> [Dataset]:
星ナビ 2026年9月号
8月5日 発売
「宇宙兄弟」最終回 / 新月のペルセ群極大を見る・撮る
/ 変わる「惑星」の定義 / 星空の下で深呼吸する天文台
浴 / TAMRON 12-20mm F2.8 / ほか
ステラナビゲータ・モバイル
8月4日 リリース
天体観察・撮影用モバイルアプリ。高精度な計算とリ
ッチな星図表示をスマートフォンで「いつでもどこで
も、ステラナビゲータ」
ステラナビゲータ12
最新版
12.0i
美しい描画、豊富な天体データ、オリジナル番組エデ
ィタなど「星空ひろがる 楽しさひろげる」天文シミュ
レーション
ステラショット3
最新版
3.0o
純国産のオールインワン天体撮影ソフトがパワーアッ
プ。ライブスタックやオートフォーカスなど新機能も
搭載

...

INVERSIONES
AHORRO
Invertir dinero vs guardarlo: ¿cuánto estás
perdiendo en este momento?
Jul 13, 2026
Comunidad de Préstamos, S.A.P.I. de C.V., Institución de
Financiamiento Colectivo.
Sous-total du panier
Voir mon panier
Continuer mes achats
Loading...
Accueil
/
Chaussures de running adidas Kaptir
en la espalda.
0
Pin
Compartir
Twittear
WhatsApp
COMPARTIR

...

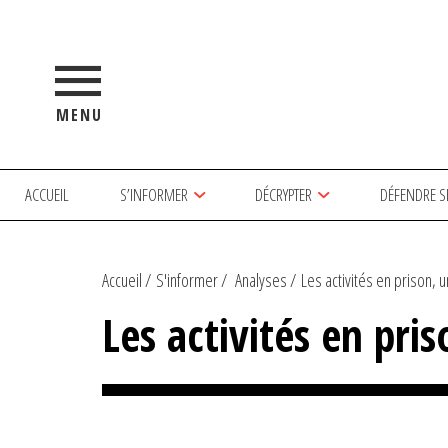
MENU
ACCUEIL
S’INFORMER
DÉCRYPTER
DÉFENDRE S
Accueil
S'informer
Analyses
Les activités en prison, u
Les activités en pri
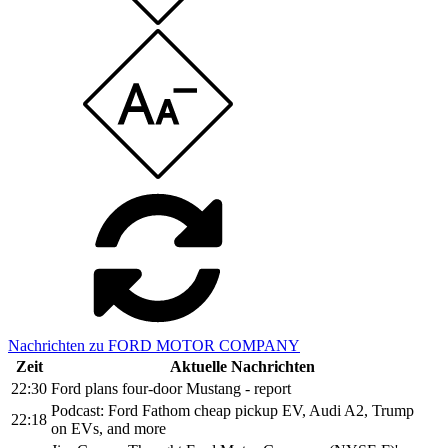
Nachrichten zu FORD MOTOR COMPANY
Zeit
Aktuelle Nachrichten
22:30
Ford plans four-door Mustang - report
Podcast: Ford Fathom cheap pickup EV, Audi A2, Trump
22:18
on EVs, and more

> [The problem]:
Only one stretch of the data above is needed. Restate it word for word, from the line containing "Podcast: Ford Fathom" through the line containing "on EVs, and more", both ends included.

> [Solution]:
Podcast: Ford Fathom cheap pickup EV, Audi A2, Trump
22:18
on EVs, and more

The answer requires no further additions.